Doc Sally’s kindness extended not just to her colleagues, but to the other people who worked with her at various points in her stellar career. She was never one to tolerate bullying or unjust practices. She was the medical director of GlaxoSmithKline (GSK) for many years. While there, GSK’s publication relations consultant, Jeff Tan, remembers an incident when Doc Sally came to his rescue.
“I will never forget when she defended me against a government official who raised his voice at me in a restaurant because he got irritated by what I said. She could have just ignored it because intervening could have compromised her professional relationship with the person and jeopardized her advocacy projects, but still she went up to the guy and defended me.

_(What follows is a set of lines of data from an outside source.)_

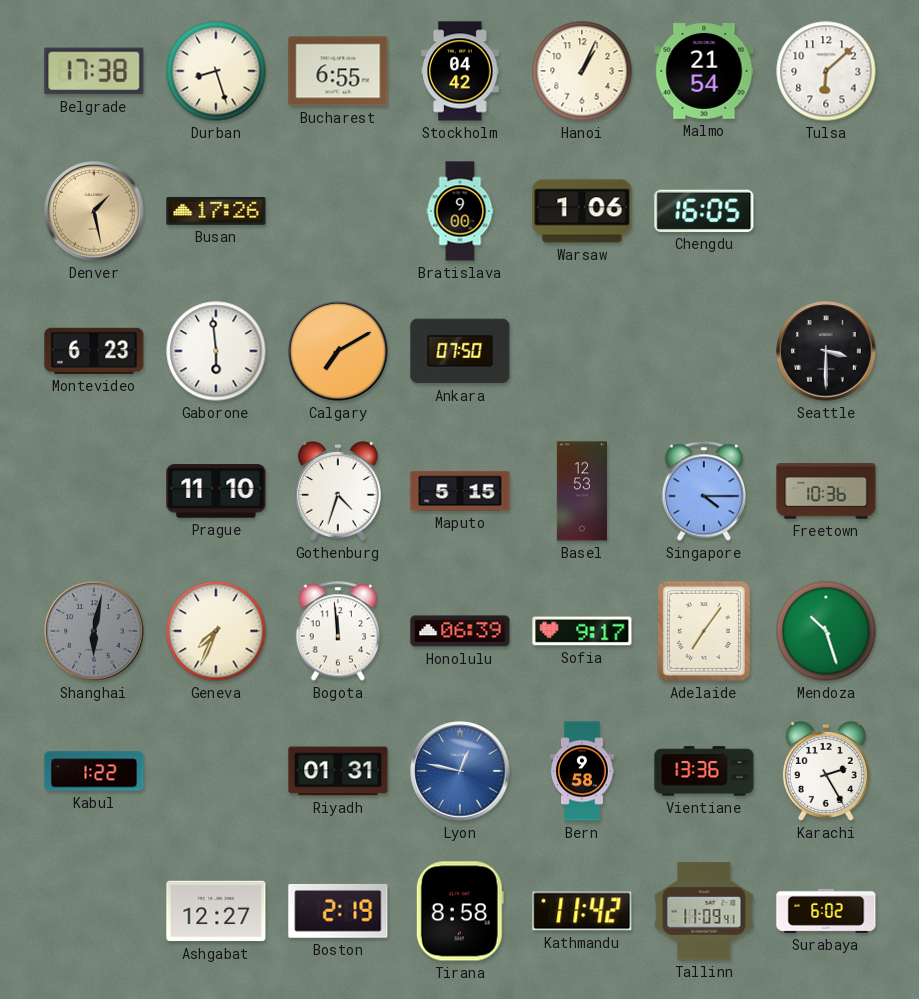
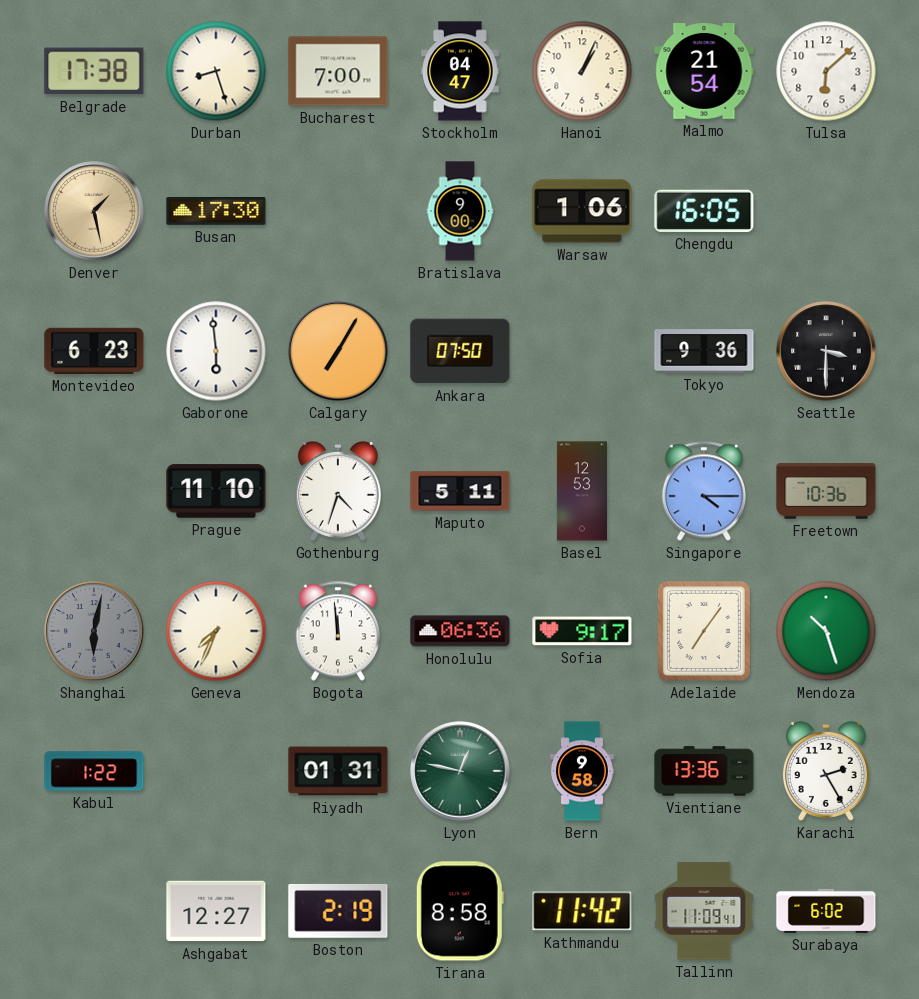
Bucharest: 6:55 -> 7:00
Stockholm: 04:42 -> 04:47
Busan: 17:26 -> 17:30
Calgary: 7:10 -> 7:05
Tokyo: none -> 9:36
Maputo: 5:15 -> 5:11
Honolulu: 06:39 -> 06:36
Lyon dial: blue -> green
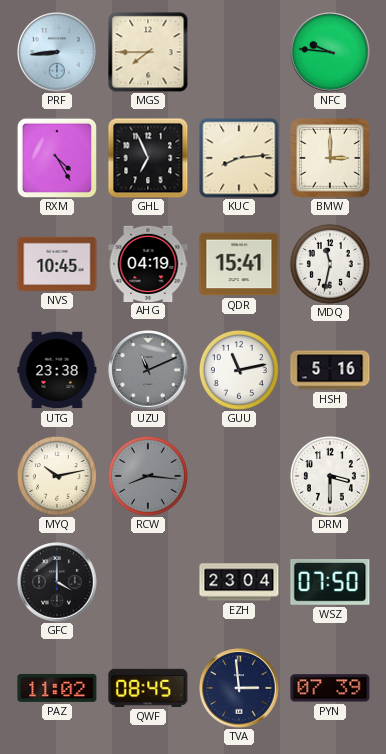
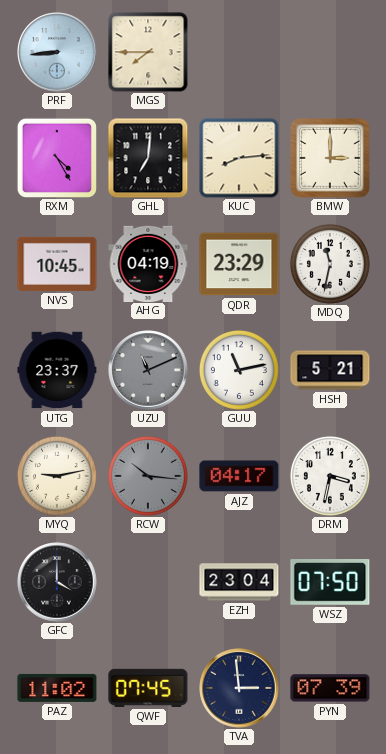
NFC: 9:46 -> none
GHL: 6:56 -> 7:01
QDR: 15:41 -> 23:29
UTG: 23:38 -> 23:37
HSH: 5:16 -> 5:21
MYQ: 10:13 -> 9:13
RCW: 8:16 -> 10:16
AJZ: none -> 04:17
DRM: 3:30 -> 3:32
QWF: 08:45 -> 07:45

That’s Doc Sally.”
Licking her fingers
One of her dearest friends, Dr. May Montellano, says that she will always remember Doc Sally for her unpretentious ways. “Dozing off in the middle of conferences and meetings, fanning herself with her skirt whenever it was hot, and licking her fingers whenever she ate her favorite chicken barbecue. Sally was passionate, vibrant and full of joie de vivre, but most of all Sally was prayerful. She always asked to be blessed before a lecture, imploring the Lord’s guidance and wisdom. No matter how great she had become as a physician, Sally was first and foremost a humble servant of God.”
Dr. Lulu Bravo, Doc Sally’s best friend, was left devastated by her loss. In a letter to colleagues, she wrote, “I read and listened about finding meaning in our grief, and I realized that perhaps we could raise and lend our voices to supporting the call for greater protection for our health care workers and for more generous contributions of protective measures and equipment in hospitals, as well as continuing the fight against COVID-19 and other infectious diseases through education and communication. Let’s all work together to do this as her legacy and in her honor. This work has begun and everyone can be part of this.This is how we can find meaning in her death!”
Despite her achievements, Doc Sally was most devoted to her family: her husband, Dr. Ed Gatchalian, her children Gayle and Geoff, and her siblings, Cindoy, Ruby, Raffy and Cecile. When I chatted briefly with Ruby, who was very close to her Manang Sally because they were the only ones left in the Philippines, she said: “There will never be a time when her memory will not cross my mind, and that will make me smile. She was my travel buddy, BFF, coconspirator, frenemy and K-drama addict. She never treated me as a younger sister, more like an equal. Whenever we would travel together and she would always go in business class, and there were times I couldn’t, she and I would meet in the middle. She would say, ‘Basta magkatabi tayo para ma-massage ko legs at kamay mo.’ Manang Sally, one of these days, I know you’re going to pick me up. Business class, OK? Love you, Manang. Until we meet again.”